Sunday, December 9, 2018

Ms. Hen reviews A Map of the World







A Map of the World
Jane Hamilton
Anchor Books
1994

Ms. Hen bought this book a while ago at the branch of the library near where she works. Some people might think it’s strange to buy a book at a library, but they are considerably cheaper than at bookstores, and the money supports the library, so everybody wins. This book sat on Ms. Hen’s shelf for some time. She bought it because she had read another book by the author, WHEN MADELINE WAS YOUNG, which she enjoyed.

Ms. Hen thinks this book is long and winding. The print in the book is small, so it took her a long time to read. The problem Ms. Hen had with this book is that it’s extremely sad. She knows that most literary fiction is about people who are sad, but this is one of the saddest books she has read. It’s about how a woman’s life can turn one day and then spiral downward out-of-control into a pit out of which she can never return.

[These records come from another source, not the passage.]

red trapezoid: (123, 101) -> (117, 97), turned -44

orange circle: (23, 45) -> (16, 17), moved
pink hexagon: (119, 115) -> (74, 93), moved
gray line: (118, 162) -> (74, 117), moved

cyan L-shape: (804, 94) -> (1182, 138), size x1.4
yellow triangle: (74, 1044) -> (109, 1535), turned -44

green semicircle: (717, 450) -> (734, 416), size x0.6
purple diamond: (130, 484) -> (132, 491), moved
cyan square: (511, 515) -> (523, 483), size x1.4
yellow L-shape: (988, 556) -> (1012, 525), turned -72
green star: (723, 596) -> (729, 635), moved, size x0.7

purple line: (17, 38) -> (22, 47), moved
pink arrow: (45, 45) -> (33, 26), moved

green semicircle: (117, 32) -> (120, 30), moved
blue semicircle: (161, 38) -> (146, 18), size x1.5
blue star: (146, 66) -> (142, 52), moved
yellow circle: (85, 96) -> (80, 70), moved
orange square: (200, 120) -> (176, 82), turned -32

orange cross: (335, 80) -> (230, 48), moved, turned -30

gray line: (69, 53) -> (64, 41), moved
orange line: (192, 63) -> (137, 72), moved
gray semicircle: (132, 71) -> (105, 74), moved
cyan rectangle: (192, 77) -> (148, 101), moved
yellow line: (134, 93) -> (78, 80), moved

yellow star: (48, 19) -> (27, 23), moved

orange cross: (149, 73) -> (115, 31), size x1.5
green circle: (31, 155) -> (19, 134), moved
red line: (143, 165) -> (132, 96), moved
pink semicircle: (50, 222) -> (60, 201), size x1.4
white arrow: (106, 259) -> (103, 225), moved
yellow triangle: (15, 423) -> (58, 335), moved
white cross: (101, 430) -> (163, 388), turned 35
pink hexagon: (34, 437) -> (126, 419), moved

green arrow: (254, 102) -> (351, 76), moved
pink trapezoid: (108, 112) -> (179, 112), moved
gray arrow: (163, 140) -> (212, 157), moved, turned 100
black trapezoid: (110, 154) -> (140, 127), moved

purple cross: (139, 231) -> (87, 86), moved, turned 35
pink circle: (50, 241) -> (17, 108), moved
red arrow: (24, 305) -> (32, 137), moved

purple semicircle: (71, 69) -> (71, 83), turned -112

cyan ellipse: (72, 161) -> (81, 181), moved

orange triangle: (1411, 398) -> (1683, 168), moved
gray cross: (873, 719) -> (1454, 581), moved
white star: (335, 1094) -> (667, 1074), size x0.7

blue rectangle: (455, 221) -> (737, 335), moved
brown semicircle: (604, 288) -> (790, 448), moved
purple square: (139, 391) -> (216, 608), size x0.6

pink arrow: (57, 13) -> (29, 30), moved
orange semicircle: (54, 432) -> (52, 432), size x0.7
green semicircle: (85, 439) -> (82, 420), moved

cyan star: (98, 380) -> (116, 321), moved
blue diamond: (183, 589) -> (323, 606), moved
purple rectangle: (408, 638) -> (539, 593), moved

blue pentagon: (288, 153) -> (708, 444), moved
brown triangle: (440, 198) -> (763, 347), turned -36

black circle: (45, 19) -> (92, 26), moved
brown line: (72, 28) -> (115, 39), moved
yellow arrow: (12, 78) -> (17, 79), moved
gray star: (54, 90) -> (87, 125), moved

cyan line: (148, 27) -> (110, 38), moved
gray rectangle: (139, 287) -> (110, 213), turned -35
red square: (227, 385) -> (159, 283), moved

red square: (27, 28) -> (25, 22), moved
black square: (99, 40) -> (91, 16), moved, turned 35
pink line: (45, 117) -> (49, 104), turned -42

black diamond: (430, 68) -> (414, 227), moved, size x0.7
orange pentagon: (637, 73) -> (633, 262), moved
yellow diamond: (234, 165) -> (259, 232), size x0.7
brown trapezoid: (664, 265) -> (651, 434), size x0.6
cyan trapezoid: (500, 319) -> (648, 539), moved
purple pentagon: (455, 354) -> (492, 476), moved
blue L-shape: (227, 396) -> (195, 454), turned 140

This novel is about Alice, a woman married to Howard, who live on a dairy farm with their two daughters, Claire and Emma. They are both college educated and it was Howard’s dream to own a dairy farm. After they were married they purchased a large piece of land with help from his mother.  Alice is babysitting her friend Theresa’s children when one girl, Lizzy, accidentally drowns in the pond on their land. Alice is riddled with guilt, and becomes depressed and immobile. Soon after that, she is accused of sexually molesting some boys where she works as a school nurse.

Alice ends up in jail, and Howard and her daughters are desperate. Her friend Theresa is heartbroken about Lizzy. Everyone’s life is terrible in this novel. One of the aspects that Ms. Hen didn’t like about this book is that all the characters seem to be pretentious. She does not usually like books about rural areas, because that is not the world that she understands. Ms. Hen prefers urban novels, but everything she read about this book was positive, so she decided she needed to stick to it. It was considered one of the best books of the year when it came out, but Ms. Hen thinks it’s too depressing to be one of her best books of this year.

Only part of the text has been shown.